Well, these are slowly the last posts of the year. As usual, my first thought with them is to start them with "I ran late again with the posting, didn't I?", but I'm trying to refrain from that (and failing miserably). Of course, it's not like I've an actual commitment to you, lovely, dark, silent, anonymous Readers of Mine, but because that was one of my 2015 New Year Resolutions. Of course, I also decided to post at least monthly in my Hungarian blog but only managed to get it going well until August. Not like that's so bad, mind you. You see, like a friend of mine says: "the good thing about unfulfilled New Year Resolutions is that you can recycle them for the next year". So I'll be recycling that one. ^_^ Well, those two.
It's still early to make the recount of how I have fared with my other resolutions, but just let it be said that most of them have been fulfilled quite well, and I'm very pleased. Perhaps for 2016 I'll choose to give some continuation to them by resetting those unachieved, and for those achieved setting further goals or next steps. I think the point of Resolutions isn't to feel bad about making promises to ourselves that we don't keep (or don't intend to really keep), but rather to set an aspiration clearly before us, something to inspire us through the year, to feel good when we achieve it, and also to measure up ourselves, and see how close we've got to achieve it. It's kind of sad or pathetic to think of people who don't keep the promises they make to themselves. Pathetic when they don't keep them to themselves or to others. What worths a person who's word worths nothing?
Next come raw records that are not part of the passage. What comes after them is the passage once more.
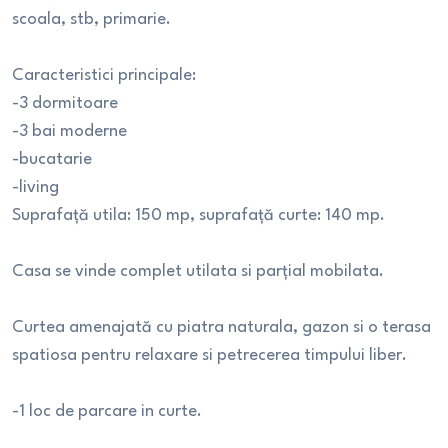
scoala, stb, primarie.
Caracteristici principale:
-3 dormitoare
-3 bai moderne
-bucatarie
-living
Suprafață utila: 150 mp, suprafață curte: 140 mp.
Casa se vinde complet utilata si parțial mobilata.
Curtea amenajată cu piatra naturala, gazon si o terasa
spatiosa pentru relaxare si petrecerea timpului liber.
-1 loc de parcare in curte.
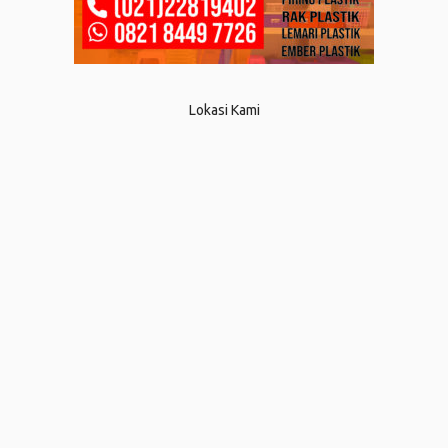
Lokasi Kami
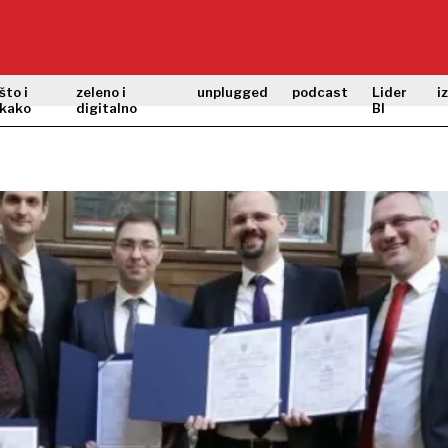
što i
zeleno i
unplugged
podcast
Lider
i
kako
digitalno
BI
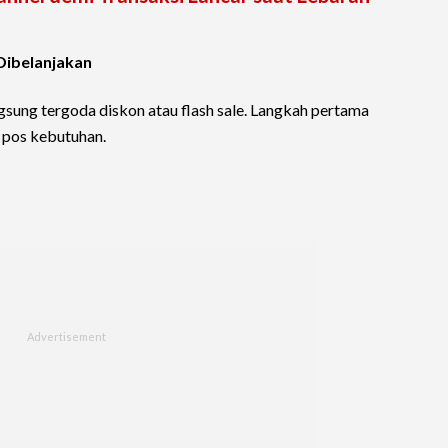
Dibelanjakan
ngsung tergoda diskon atau flash sale. Langkah pertama
 pos kebutuhan.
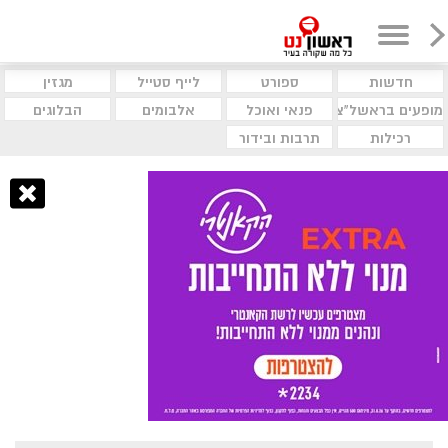
חדשות
ספורט
לייף סטייל
מגזין
מופעים בראשל"צ
פנאי ואוכל
אלבומים
הבלוגים
רכילות
תרבות ובידור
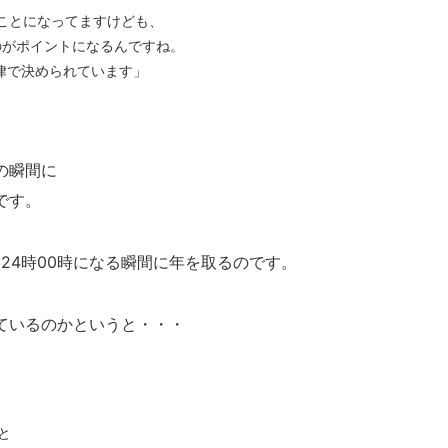
ことになってますけども、
のがポイントになるんですね。
律で決められています」
の瞬間に
です。
ら24時00時になる瞬間に年を取るのです。
ているのかというと・・・
…と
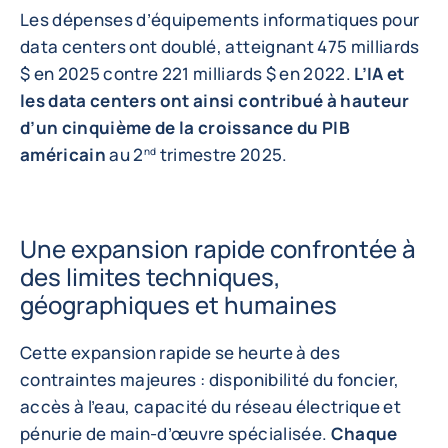
Les dépenses d’équipements informatiques pour
data centers ont doublé, atteignant 475 milliards
$ en 2025 contre 221 milliards $ en 2022.
L’IA et
les data centers ont ainsi contribué à hauteur
d’un cinquième de la croissance du PIB
américain
au 2
trimestre 2025.
nd
Une expansion rapide confrontée à
des limites techniques,
géographiques et humaines
Cette expansion rapide se heurte à des
contraintes majeures : disponibilité du foncier,
accès à l’eau, capacité du réseau électrique et
pénurie de main-d’œuvre spécialisée.
Chaque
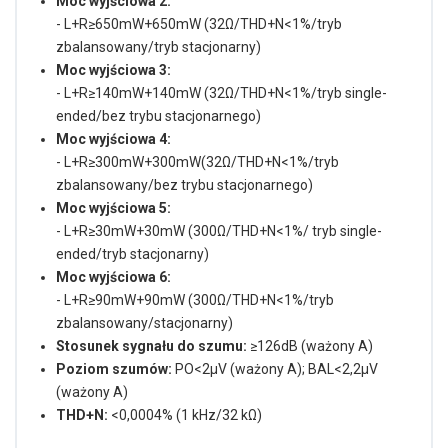
Moc wyjściowa 2:
- L+R≥650mW+650mW (32Ω/THD+N<1%/tryb
zbalansowany/tryb stacjonarny)
Moc wyjściowa 3:
- L+R≥140mW+140mW (32Ω/THD+N<1%/tryb single-
ended/bez trybu stacjonarnego)
Moc wyjściowa 4:
- L+R≥300mW+300mW(32Ω/THD+N<1%/tryb
zbalansowany/bez trybu stacjonarnego)
Moc wyjściowa 5:
- L+R≥30mW+30mW (300Ω/THD+N<1%/ tryb single-
ended/tryb stacjonarny)
Moc wyjściowa 6:
- L+R≥90mW+90mW (300Ω/THD+N<1%/tryb
zbalansowany/stacjonarny)
Stosunek sygnału do szumu:
≥126dB (ważony A)
Poziom szumów:
PO<2μV (ważony A); BAL<2,2μV
(ważony A)
THD+N:
<0,0004% (1 kHz/32 kΩ)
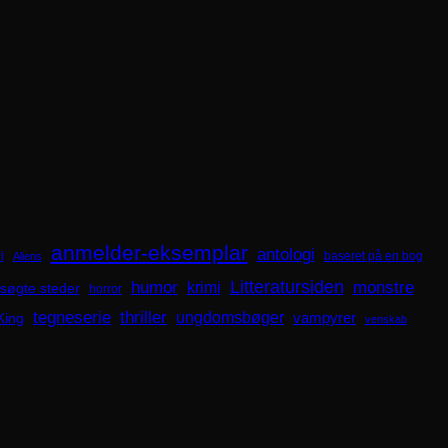
anmelder-eksemplar
antologi
i
baseret på en bog
Aliens
Litteratursiden
humor
krimi
monstre
søgte steder
horror
tegneserie
thriller
ungdomsbøger
King
vampyrer
venskab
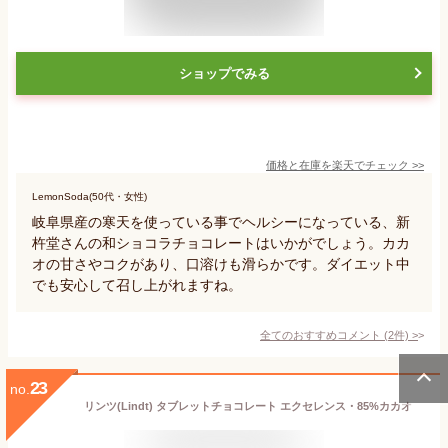
ショップでみる
価格と在庫を
楽天
でチェック
>>
LemonSoda(50代・女性)
岐阜県産の寒天を使っている事でヘルシーになっている、新
杵堂さんの和ショコラチョコレートはいかがでしょう。カカ
オの甘さやコクがあり、口溶けも滑らかです。ダイエット中
でも安心して召し上がれますね。
全てのおすすめコメント
(
2
件)
>
23
no.
リンツ(Lindt) タブレットチョコレート エクセレンス・85%カカオ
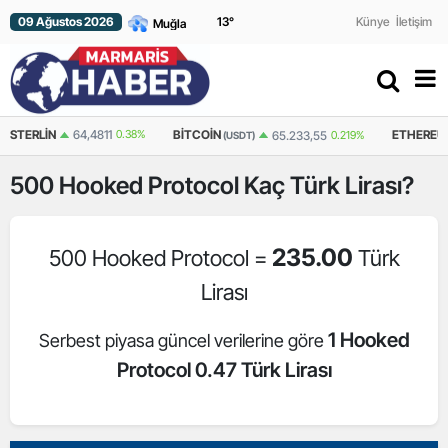
09 Ağustos 2026
13
°
Künye
İletişim
4,4811
0.38%
BITCOIN
ETHEREUM
65.233,55
0.219%
1.92
(USDT)
(USDT)
500
Hooked Protocol
Kaç Türk Lirası?
235.00
500 Hooked Protocol =
Türk
Lirası
1 Hooked
Serbest piyasa güncel verilerine göre
Protocol 0.47 Türk Lirası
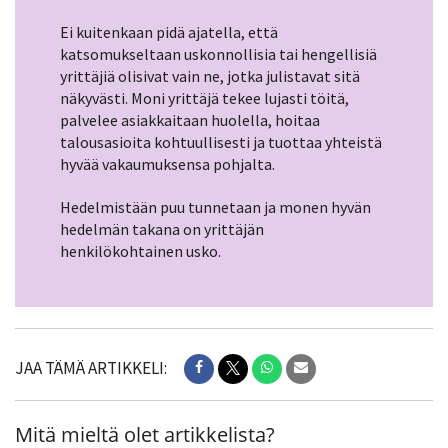
Ei kuitenkaan pidä ajatella, että
katsomukseltaan uskonnollisia tai hengellisiä
yrittäjiä olisivat vain ne, jotka julistavat sitä
näkyvästi. Moni yrittäjä tekee lujasti töitä,
palvelee asiakkaitaan huolella, hoitaa
talousasioita kohtuullisesti ja tuottaa yhteistä
hyvää vakaumuksensa pohjalta.
Hedelmistään puu tunnetaan ja monen hyvän
hedelmän takana on yrittäjän
henkilökohtainen usko.
JAA TÄMÄ ARTIKKELI:
Mitä mieltä olet artikkelista?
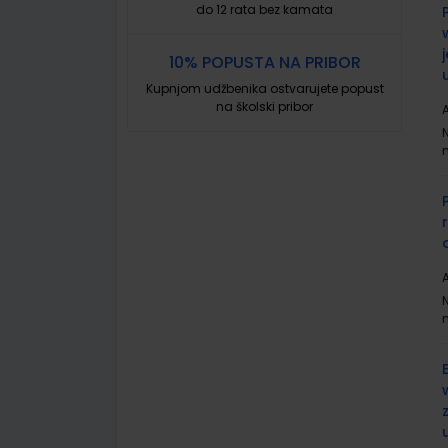
do 12 rata bez kamata
10% POPUSTA NA PRIBOR
Kupnjom udžbenika ostvarujete popust
na školski pribor
A
A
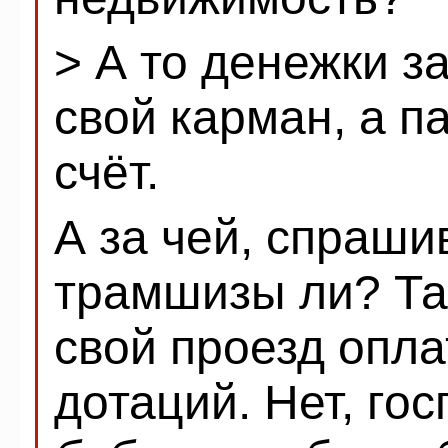
> А то денежки з
свой карман, а п
счёт.
А за чей, спраши
трамшизы ли? Так
свой проезд опла
дотаций. Нет, го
But a Resolution isn't a promise, it's a goal, and as such, there are chances that you may achieve it or that you may not, and both of them are ok if you understand well the nature of the resolution and the underlying wisdom of it. The point of them - in my personal opinion - is to always be inspired to improve. It's like running a marathon: if you don't make it the first time, worry not. Take account of what happened, your strenghts, your shortcomings, your feelings, your impressions, and work on them, include them in your calclations, make your plans accordingly and reset your goals.
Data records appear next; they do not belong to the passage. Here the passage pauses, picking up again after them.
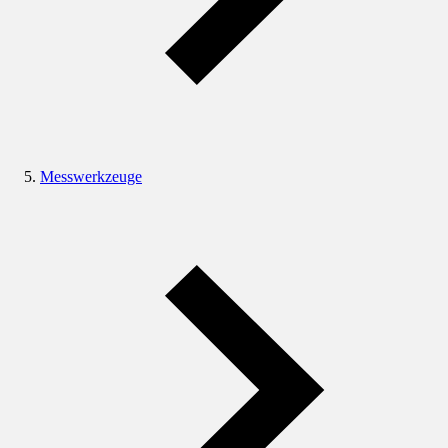
Messwerkzeuge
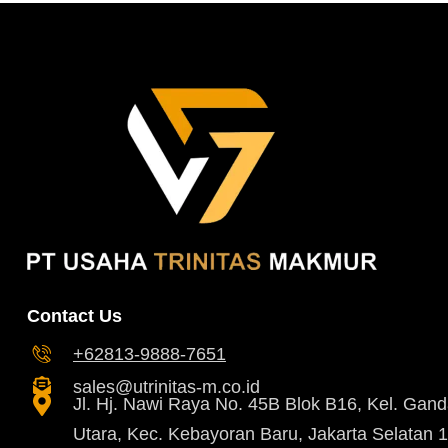
Contact Us
+62813-9888-7651
sales@utrinitas-m.co.id
Jl. Hj. Nawi Raya No. 45B Blok B16, Kel. Gand
Utara, Kec. Kebayoran Baru, Jakarta Selatan 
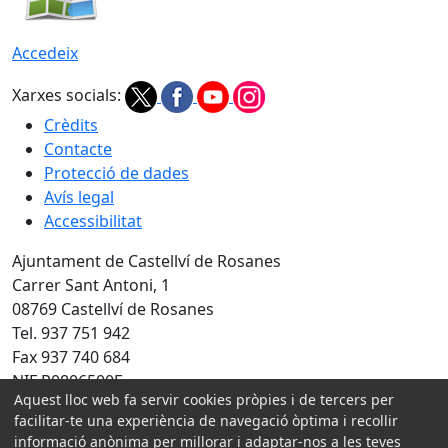
Accedeix
Xarxes socials:
Crèdits
Contacte
Protecció de dades
Avís legal
Accessibilitat
Ajuntament de Castellví de Rosanes
Carrer Sant Antoni, 1
08769 Castellví de Rosanes
Tel. 937 751 942
Fax 937 740 684
NIF P0806500E
Aquest lloc web fa servir cookies pròpies i de tercers per
Amb la col·laboració de:
facilitar-te una experiència de navegació òptima i recollir
informació anònima per millorar i adaptar-nos a les teves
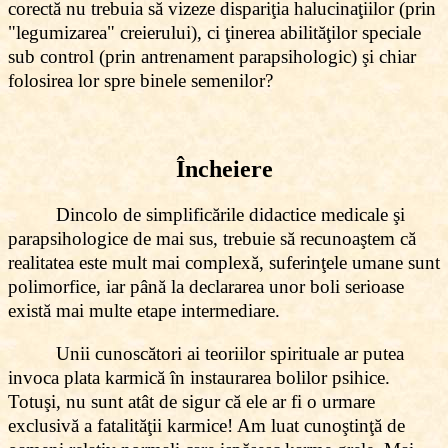
corectă nu trebuia să vizeze dispariţia halucinaţiilor (prin
"legumizarea" creierului), ci ţinerea abilităţilor speciale
sub control (prin antrenament parapsihologic) şi chiar
folosirea lor spre binele semenilor?
Încheiere
Dincolo de simplificările didactice medicale şi
parapsihologice de mai sus, trebuie să recunoaştem că
realitatea este mult mai complexă, suferinţele umane sunt
polimorfice, iar până la declararea unor boli serioase
există mai multe etape intermediare.
Unii cunoscători ai teoriilor spirituale ar putea
invoca plata karmică în instaurarea bolilor psihice.
Totuşi, nu sunt atât de sigur că ele ar fi o urmare
exclusivă a fatalităţii karmice! Am luat cunoştinţă de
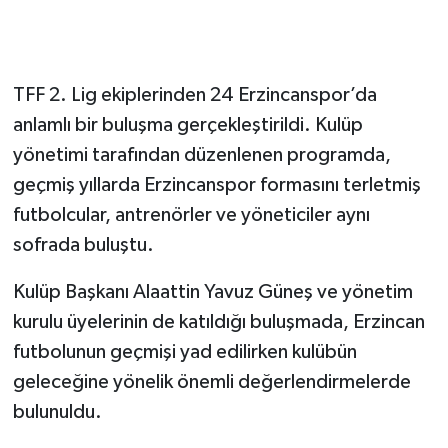
TFF 2. Lig ekiplerinden 24 Erzincanspor’da
anlamlı bir buluşma gerçekleştirildi. Kulüp
yönetimi tarafından düzenlenen programda,
geçmiş yıllarda Erzincanspor formasını terletmiş
futbolcular, antrenörler ve yöneticiler aynı
sofrada buluştu.
Kulüp Başkanı Alaattin Yavuz Güneş ve yönetim
kurulu üyelerinin de katıldığı buluşmada, Erzincan
futbolunun geçmişi yad edilirken kulübün
geleceğine yönelik önemli değerlendirmelerde
bulunuldu.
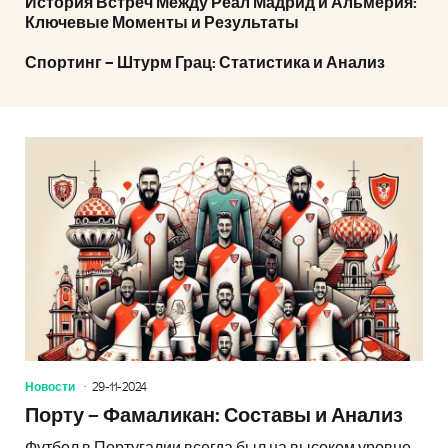
История Встреч Между Реал Мадрид и Альмерия:
Ключевые Моменты и Результаты
Спортинг – Штурм Грац: Статистика и Анализ
Новости
29-11-2024
Порту – Фамаликан: Составы и Анализ
Футбол в Португалии всегда был на высоком уровне,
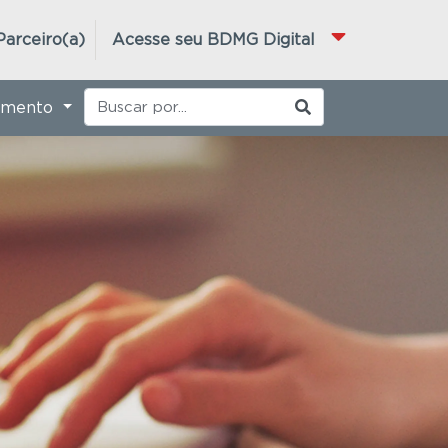
Parceiro(a)
Acesse seu BDMG Digital
imento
The problem, however, is when your goals strive for something you have no power upon. Resolutions like "winning the lotto" are quite set for failure, because aside from buying the lotto tickets there's really nothing you can do to ensure you achieve the goal. Well, of course that people hardly actually set goals like that, BUT they do set similar goals, like "open a successful business", or "make a lot of money", or "get married" (when they have no significant other at the moment, or the one they have have not shown any interest in getting married), or "become a super model" and stuff like that. So let's get real, there are things you can set as Resolutions because their achievement depends entirely of you. Saving up money for a trip, spending more time with the kids (assuming the kids have more time to spend with you), do more charity work, reduce your carbon footprint, lose or gain weight, get in shape, become more fit, get on track with your studies... those are all things where, if you apply yourself you can really achieve them, buut things like getting liked by the kind of people you want to date, or opening a successful business are not because they depend on other people. Let me explain this: say you want to be liked by girls and get married to a girl. You could study what girls like, learn how to be more likable, modify your behavior and all that in order to be more pleasing to girls and that's alright, but all you get is maybe attention. You don't command the liking of girls to be focused on you. It doesn't mean that there's something wrong with you, or that there's something you can fix about yourself, it simply means that the people you meet are not into you.
With the business is a tad more complicated, because there where one might want to make one person fall in love with them, or convince their long standing significant other to tie the knot, with a business you need to convince and keep a segment of the market interested in your product. Bookstores are filled with a bunch of garbage literature about "how to make a successful business", which are a large heap of bullshit. Again, it's not a matter of having the "keys of success" at your disposal, or sending the "right kind of energy to the universe", it's about demand and supply and what the fickle whims of the market want to grab on or not.
Some things need to be worked on and even with heaps of time and energy invested in them they may not achieve the dreamed business success or the dreamlike wedding. Disappointment ensues, as expected, but never the realization that the expectation was outside the realm of what was manageable.
Bottomline: when you plan out your Resolutions, think them in terms of what you can actually achieve by yourself (what you have control upon), in the alotted timeframe.